Despite the Cardinals holding a 10-point lead twice in the fourth quarter, the Giants scored three touchdowns in the final frame as Arizona dropped its third straight game and fell to 1–3.

| Quarter | 1 | 2 | 3 | 4 | Total |
|---|---|---|---|---|---|
| Giants | 0 | 10 | 0 | 21 | 31 |
| Cardinals | 3 | 3 | 14 | 7 | 27 |

====Week 5: at Minnesota Vikings====

| Quarter | 1 | 2 | 3 | 4 | Total |
|---|---|---|---|---|---|
| Cardinals | 0 | 3 | 7 | 0 | 10 |
| Vikings | 28 | 0 | 3 | 3 | 34 |

====Week 7: vs. Pittsburgh Steelers====

Coming off their bye week, the Cardinals went home for a Week 7 interconference duel with the Pittsburgh Steelers, in a rematch of Super Bowl XLIII. Arizona trailed early in the first quarter as Steelers quarterback Ben Roethlisberger completed a 12-yard touchdown pass to tight end Heath Miller. Pittsburgh would add onto their lead in the second quarter as Roethlisberger completed a 95-yard touchdown pass to wide receiver Mike Wallace. The Cardinals would answer with a 1-yard touchdown run from running back Alfonso Smith. The Steelers would close out the half with kicker Shaun Suisham getting a 41-yard field goal.

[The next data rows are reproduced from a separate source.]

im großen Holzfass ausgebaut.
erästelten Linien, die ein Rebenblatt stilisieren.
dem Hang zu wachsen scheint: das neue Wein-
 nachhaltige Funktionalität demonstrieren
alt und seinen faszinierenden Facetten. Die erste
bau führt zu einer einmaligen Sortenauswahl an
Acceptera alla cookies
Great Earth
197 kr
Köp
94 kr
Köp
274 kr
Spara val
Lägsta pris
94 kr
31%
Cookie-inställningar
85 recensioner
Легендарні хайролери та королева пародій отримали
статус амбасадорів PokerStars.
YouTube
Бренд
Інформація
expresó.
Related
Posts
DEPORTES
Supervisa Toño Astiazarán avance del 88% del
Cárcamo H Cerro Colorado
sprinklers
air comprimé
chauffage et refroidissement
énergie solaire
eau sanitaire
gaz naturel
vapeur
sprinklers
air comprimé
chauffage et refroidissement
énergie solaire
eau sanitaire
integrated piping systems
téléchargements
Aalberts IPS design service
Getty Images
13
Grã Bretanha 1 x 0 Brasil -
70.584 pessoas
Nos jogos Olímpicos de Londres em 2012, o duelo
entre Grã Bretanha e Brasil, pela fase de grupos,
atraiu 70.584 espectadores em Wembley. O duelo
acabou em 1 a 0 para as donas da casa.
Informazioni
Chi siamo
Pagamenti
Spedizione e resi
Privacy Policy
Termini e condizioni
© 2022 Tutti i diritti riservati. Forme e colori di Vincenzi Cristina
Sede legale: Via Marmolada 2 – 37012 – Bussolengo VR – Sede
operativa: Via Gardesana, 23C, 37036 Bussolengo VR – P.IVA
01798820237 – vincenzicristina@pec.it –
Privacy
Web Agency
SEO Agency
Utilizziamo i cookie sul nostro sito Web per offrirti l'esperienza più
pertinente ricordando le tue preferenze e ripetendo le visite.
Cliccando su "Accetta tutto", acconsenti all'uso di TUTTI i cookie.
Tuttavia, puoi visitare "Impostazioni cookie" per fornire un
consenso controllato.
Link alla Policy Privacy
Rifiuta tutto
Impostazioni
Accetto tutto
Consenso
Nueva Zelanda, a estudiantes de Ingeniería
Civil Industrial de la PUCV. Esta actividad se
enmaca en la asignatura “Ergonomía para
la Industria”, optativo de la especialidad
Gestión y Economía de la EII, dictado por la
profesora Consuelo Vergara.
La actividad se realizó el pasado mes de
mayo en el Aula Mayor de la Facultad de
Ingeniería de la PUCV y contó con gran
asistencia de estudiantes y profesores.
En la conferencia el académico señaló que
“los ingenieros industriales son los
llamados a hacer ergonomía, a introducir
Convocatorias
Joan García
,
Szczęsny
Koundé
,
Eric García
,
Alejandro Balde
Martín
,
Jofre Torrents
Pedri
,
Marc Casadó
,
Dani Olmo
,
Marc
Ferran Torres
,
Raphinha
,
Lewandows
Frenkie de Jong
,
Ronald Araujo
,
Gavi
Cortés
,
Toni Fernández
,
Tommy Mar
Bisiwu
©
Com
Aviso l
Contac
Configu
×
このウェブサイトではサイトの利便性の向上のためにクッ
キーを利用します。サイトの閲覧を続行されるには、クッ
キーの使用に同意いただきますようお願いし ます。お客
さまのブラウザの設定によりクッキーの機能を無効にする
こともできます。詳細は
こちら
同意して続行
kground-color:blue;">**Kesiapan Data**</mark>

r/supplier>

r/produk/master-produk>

Arizona opened the third quarter with quarterback Kevin Kolb finding running back LaRod Stephens-Howling on a 73-yard touchdown pass, but Pittsburgh struck back with Roethlisberger completing a 4-yard touchdown pass to wide receiver Emmanuel Sanders, along with Kolb's intentional grounding penalty in the endzone resulting in a safety. In the fourth quarter, the Steelers continued to pull away with Suisham making a 42-yard and a 39-yard field goal. The Cardinals tried to rally as Kolb found wide receiver Early Doucet on a 2-yard touchdown pass (with a failed two-point conversion), but Pittsburgh held on to preserve the victory.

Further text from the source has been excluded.